The goal of any dryland program for swimmers is to become stronger and faster in the water with less effort.
Please feel free to modify the exercises to make them easier. If you don’t understand what an exercise is, feel free to look it up online. Focus on core stability and muscle engagement first. If it hurts, stop! Be consistent. Have fun!
Dynamic Warm-up/Stretch (ALWAYS BEFORE WORKING-OUT!)
- Arm Circles: Small Forward, Small Reverse, Medium Forward, Medium Reverse, Large Forward, Large Reverse.
- Swinging Arms: Target Triceps and open chest.

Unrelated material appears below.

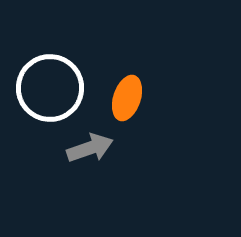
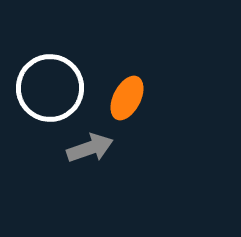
orange ellipse: rotated 9 degrees clockwise
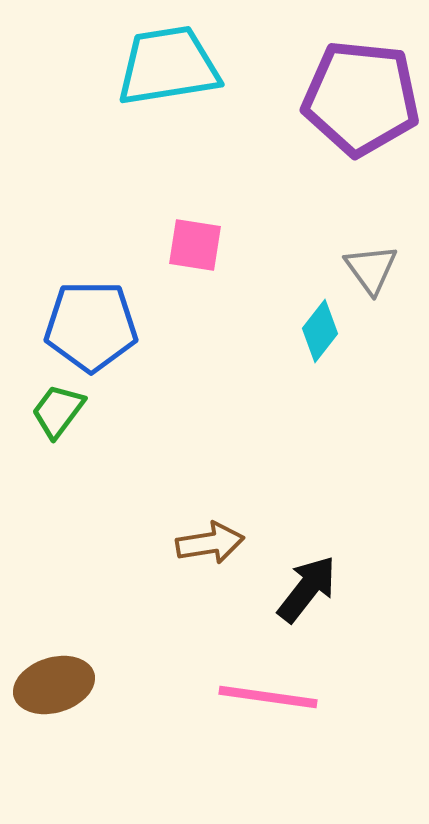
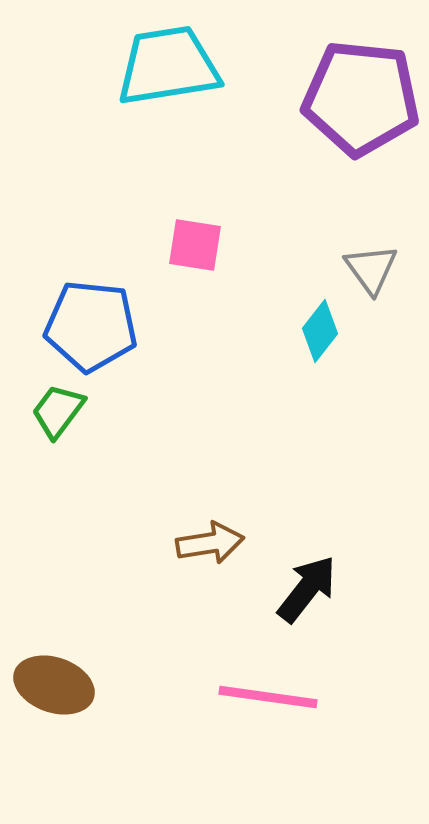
blue pentagon: rotated 6 degrees clockwise
brown ellipse: rotated 36 degrees clockwise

- Legs: Butt kicks & swinging legs – target hamstrings.
- Core: Plank, T-Rotation, alternating arm/leg raises.
Easier Workout (2x – 5x Rounds)
- 10x BURPEES
- 10x ALTERNATING JUMP LUNGE
- 10x LEG LIFTS
- 10x PLANK PROGRESSION
Perform this routine 2x – 5x with 30-60s rest between each round.
Harder Workout (2x – 5x Rounds)
- 10x PUSHUPS: Regular, Wide or Diamond (if you want a challenge)
- 10x DONKEY KICKS
- 10x SIT TO STAND JUMPS
- 10x FLUTTER KICK LEG LIFTS
Perform this routine 5x with 30-60s rest between each round. This routine will be very taxing on your body in a short period of time so if you’re just getting started, it’s best to start with less repetitions or complete only 2-3 rounds rather than 5 rounds.
I hope this helps while we are all stuck in the house! Please be Safe and stay Healthy, and I hope to see you in the pool before too long…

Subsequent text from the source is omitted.